Performance Observations:

Demos seem to run marginally faster (~5 fps for the light, ~15 fps for the location_picking demo if you remove all of the static drawing hacks) - seems like the cost for having more dynamic objects is lower now. There is a LOT of room for new optimizations with this new system though :)
"warm up" time seems a lot faster now - I have no idea why this is, and it was completely unexpected, but cool :)
fps seems a little more stable now?

[1] adaptive bindings

The missing attribute errors are caused when the graph is initialized without activating the desired shader program first. Therefor, the compiled static draw methods assume that cache.prog.attrs[attr_name] exists when required, regardless of if the shader program provides it.

It is currently an assumption in M.GRL that a given graph root can be rendered with multiple renderers, and it is desirable to me to keep this flexibility.
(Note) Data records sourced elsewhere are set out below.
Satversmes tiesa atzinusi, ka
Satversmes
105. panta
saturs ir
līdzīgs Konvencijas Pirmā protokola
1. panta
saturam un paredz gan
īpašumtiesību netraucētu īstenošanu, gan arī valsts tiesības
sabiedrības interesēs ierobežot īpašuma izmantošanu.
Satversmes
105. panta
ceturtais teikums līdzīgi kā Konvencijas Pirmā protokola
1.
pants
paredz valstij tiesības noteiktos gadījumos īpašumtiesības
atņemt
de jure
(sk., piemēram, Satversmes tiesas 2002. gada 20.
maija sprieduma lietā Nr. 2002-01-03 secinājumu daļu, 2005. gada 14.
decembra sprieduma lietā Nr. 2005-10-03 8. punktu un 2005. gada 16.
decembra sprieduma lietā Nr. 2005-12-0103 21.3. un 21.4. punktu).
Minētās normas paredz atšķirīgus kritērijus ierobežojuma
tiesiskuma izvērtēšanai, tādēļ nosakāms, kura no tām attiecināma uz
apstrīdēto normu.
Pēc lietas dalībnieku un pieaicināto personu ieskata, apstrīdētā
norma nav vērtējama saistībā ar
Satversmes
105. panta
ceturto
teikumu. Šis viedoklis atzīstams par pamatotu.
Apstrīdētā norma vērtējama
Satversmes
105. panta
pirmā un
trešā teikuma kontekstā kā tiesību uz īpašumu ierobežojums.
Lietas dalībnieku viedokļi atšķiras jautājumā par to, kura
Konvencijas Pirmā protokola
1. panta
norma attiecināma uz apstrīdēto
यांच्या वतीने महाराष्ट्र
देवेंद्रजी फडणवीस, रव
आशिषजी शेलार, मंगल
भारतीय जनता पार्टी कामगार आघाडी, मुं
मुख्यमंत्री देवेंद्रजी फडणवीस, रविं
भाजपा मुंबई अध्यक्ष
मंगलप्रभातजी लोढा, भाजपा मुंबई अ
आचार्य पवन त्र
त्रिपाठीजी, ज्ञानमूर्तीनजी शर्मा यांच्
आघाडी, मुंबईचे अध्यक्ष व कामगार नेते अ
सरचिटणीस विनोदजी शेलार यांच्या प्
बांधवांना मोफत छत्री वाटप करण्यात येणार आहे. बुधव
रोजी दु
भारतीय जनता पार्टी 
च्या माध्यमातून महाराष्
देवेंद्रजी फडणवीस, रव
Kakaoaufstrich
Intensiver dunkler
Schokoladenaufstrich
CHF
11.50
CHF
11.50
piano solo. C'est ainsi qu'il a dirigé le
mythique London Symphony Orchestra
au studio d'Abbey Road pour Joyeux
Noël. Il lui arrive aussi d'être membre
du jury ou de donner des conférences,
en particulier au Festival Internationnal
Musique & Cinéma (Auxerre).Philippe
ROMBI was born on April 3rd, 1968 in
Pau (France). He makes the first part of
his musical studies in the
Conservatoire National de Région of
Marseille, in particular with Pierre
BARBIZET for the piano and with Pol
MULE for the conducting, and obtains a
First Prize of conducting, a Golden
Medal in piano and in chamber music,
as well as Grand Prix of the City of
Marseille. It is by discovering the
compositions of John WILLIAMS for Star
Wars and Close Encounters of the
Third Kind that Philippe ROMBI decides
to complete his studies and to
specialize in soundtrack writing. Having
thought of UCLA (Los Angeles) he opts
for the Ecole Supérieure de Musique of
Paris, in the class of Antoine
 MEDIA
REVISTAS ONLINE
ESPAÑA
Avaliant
It might be that the simplest solution to this problem is to make the static drawing function the domain of render nodes and not the graph root, and try to move towards treating the graph as a data structure.

Aeva commented 8 years ago

Some thoughts for where to go next:

I think it might make sense to put together some basic state sorting while keeping in mind that I should put together the picking pass stuff next.

The static draw function should be moved from the graph root into the render nodes. This fixes the problem of needing different bindings for different shaders and also eliminates the need to associated an entire graph with a specific shader program. Compilation would likely be triggered via signals. is done
The "ir list" that is generated in m.codegen.js (called by m.jta.js) and consumed by m.graph.js should be replaced with an object with some properties that we can use for sorting (vbo_id, ibo_id, current static sampler bindings, etc)
The object should be able to compile to one of several "profiles". So far, this is probably just "generic" and "picking".
Throw together some rudimentary state sorting. Probably sort for VBO, IBO, static samplers, and then static unis.
~~Eliminate redundant static calls, ideally on the fly.~~

It would be good if we could eliminate some redundancy by doing the picking stuff in tandem with the generic draw pass. I think this would work ok, because the picking pass is just a uniform and the binds, so the more constrained sorting could just be re-used.

Aeva commented 8 years ago

Ok, the graph draw function is now generated by the RenderNode (which has a 1:1 relationship with a shader program) rather than by the SceneGraph (who's objects can be associated to many RenderNodes and shader programs).

I added a lispy 'quote' macro, so the entire static draw function is just generated in one go and replaces the RenderNode's 'render' method.

As mentioned in commit a51d55336080f8f09ddaaf1a84920fc396eb2b80, there are some places where I feel this is half-assed and could use revision:

[x] Cannot use cpp macros inside the quote macro. We might benefit from a different syntax that cpp doesn't trip over. Ideally we could run cpp first. Considering trying the QUOTE {...} syntax instead.
[x] Intelligent whitespace would be nice in the generated quoted regions.
[ ] commented out some "exclude test" stuff, probably should just remove it entirely, or otherwise add a mechanism to the rendernode for defining exclusions. might be useful for being able to compile different static draw functions for the graph
[ ] dummied out SceneGraph's "__create_picking_node" method because it causes problems as is. Could be fixed by running it out of phase via set timeout, so that it doesn't try to compile the graph node before the graph node finished initializing...?
[x] a mechanism for swapping out the shader program on the RenderNode would be nice. it should also trigger a recompile event so that the code is accurate.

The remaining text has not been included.